Saved entries:
· · · ·

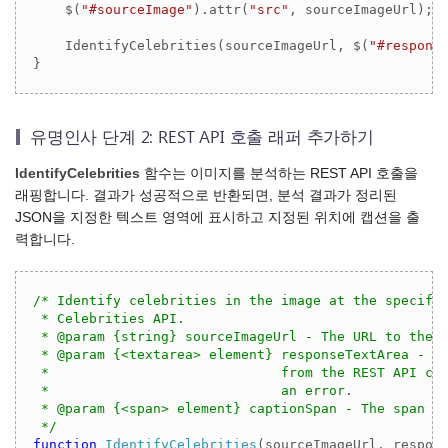
    $(
"#sourceImage"
).attr(
"src"
, sourceImageUrl);

    IdentifyCelebrities(sourceImageUrl, $(
"#respons
유명인사 단계 2: REST API 호출 래퍼 추가하기
IdentifyCelebrities
함수는 이미지를 분석하는 REST API 호출을
래핑합니다. 결과가 성공적으로 반환되면, 분석 결과가 정리된
JSON을 지정한 텍스트 영역에 표시하고 지정된 위치에 캡션을 출
력합니다.
/* Identify celebrities in the image at the specifie
 * Celebrities API.

 * @param {string} sourceImageUrl - The URL to the i
 * @param {<textarea> element} responseTextArea - Th
 *                             from the REST API cal
 *                             an error.

 * @param {<span> element} captionSpan - The span to
 */
function
IdentifyCelebrities
(
sourceImageUrl, respon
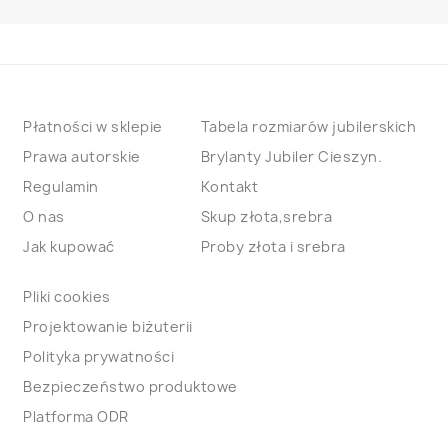
Płatności w sklepie
Tabela rozmiarów jubilerskich
Prawa autorskie
Brylanty Jubiler Cieszyn.
Regulamin
Kontakt
O nas
Skup złota,srebra
Jak kupować
Proby złota i srebra
Pliki cookies
Projektowanie biżuterii
Polityka prywatności
Bezpieczeństwo produktowe
Platforma ODR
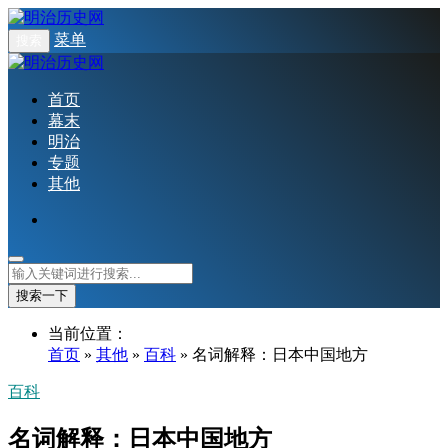
菜单
搜索
首页
幕末
明治
专题
其他
搜索一下
当前位置：
首页
»
其他
»
百科
» 名词解释：日本中国地方
百科
名词解释：日本中国地方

· · · ·

▶ **Try it**:
The required output is the exact lines from the opening line of the entries through the line with "responseTextArea - Th", inclusive, without pictures.

▶ **Answer**:
    $(
"#sourceImage"
).attr(
"src"
, sourceImageUrl);

    IdentifyCelebrities(sourceImageUrl, $(
"#respons
유명인사 단계 2: REST API 호출 래퍼 추가하기
IdentifyCelebrities
함수는 이미지를 분석하는 REST API 호출을
래핑합니다. 결과가 성공적으로 반환되면, 분석 결과가 정리된
JSON을 지정한 텍스트 영역에 표시하고 지정된 위치에 캡션을 출
력합니다.
/* Identify celebrities in the image at the specifie
 * Celebrities API.

 * @param {string} sourceImageUrl - The URL to the i
 * @param {<textarea> element} responseTextArea - Th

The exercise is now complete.